_ASSIGNMENT_:
Your reproduction of the entries should be exact and should contain no pictures.

==== THE INPUT ====

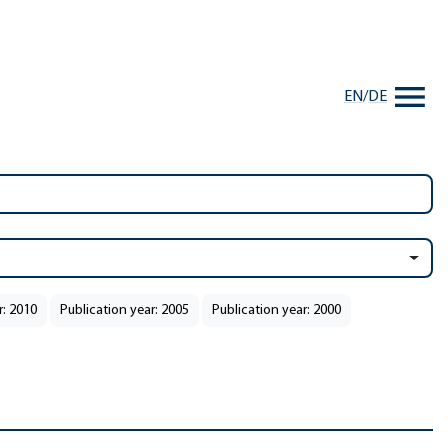
EN
/
DE
r: 2010
Publication year: 2005
Publication year: 2000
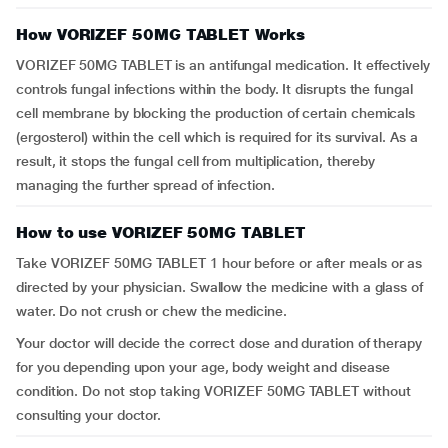
How VORIZEF 50MG TABLET Works
VORIZEF 50MG TABLET is an antifungal medication. It effectively
controls fungal infections within the body. It disrupts the fungal
cell membrane by blocking the production of certain chemicals
(ergosterol) within the cell which is required for its survival. As a
result, it stops the fungal cell from multiplication, thereby
managing the further spread of infection.
How to use VORIZEF 50MG TABLET
Take VORIZEF 50MG TABLET 1 hour before or after meals or as
directed by your physician. Swallow the medicine with a glass of
water. Do not crush or chew the medicine.
Your doctor will decide the correct dose and duration of therapy
for you depending upon your age, body weight and disease
condition. Do not stop taking VORIZEF 50MG TABLET without
consulting your doctor.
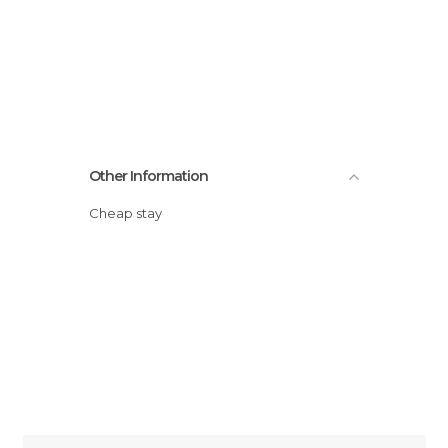
Other Information
Cheap stay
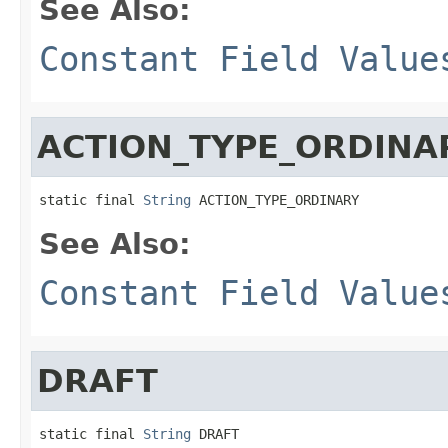
See Also:
Constant Field Value
ACTION_TYPE_ORDINA
static final 
String
 ACTION_TYPE_ORDINARY
See Also:
Constant Field Value
DRAFT
static final 
String
 DRAFT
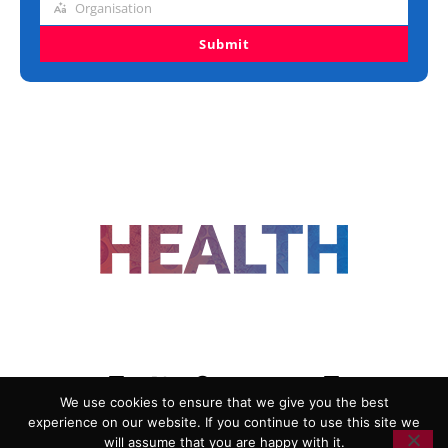
Organisation
Organisation
Submit
FOLLOW US
We use cookies to ensure that we give you the best
experience on our website. If you continue to use this site we
ADVERTISING
COOKIE POLICY
will assume that you are happy with it.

====

_ANSWER FOR THIS EXERCISE_:
EN
/
DE
r: 2010
Publication year: 2005
Publication year: 2000
How VORIZEF 50MG TABLET Works
VORIZEF 50MG TABLET is an antifungal medication. It effectively
controls fungal infections within the body. It disrupts the fungal
cell membrane by blocking the production of certain chemicals
(ergosterol) within the cell which is required for its survival. As a
result, it stops the fungal cell from multiplication, thereby
managing the further spread of infection.
How to use VORIZEF 50MG TABLET
Take VORIZEF 50MG TABLET 1 hour before or after meals or as
directed by your physician. Swallow the medicine with a glass of
water. Do not crush or chew the medicine.
Your doctor will decide the correct dose and duration of therapy
for you depending upon your age, body weight and disease
condition. Do not stop taking VORIZEF 50MG TABLET without
consulting your doctor.
Other Information
Cheap stay
See Also:
Constant Field Value
ACTION_TYPE_ORDINA
static final 
String
 ACTION_TYPE_ORDINARY
See Also:
Constant Field Value
DRAFT
static final 
String
 DRAFT
Organisation
Organisation
Submit
FOLLOW US
We use cookies to ensure that we give you the best
experience on our website. If you continue to use this site we
ADVERTISING
COOKIE POLICY
will assume that you are happy with it.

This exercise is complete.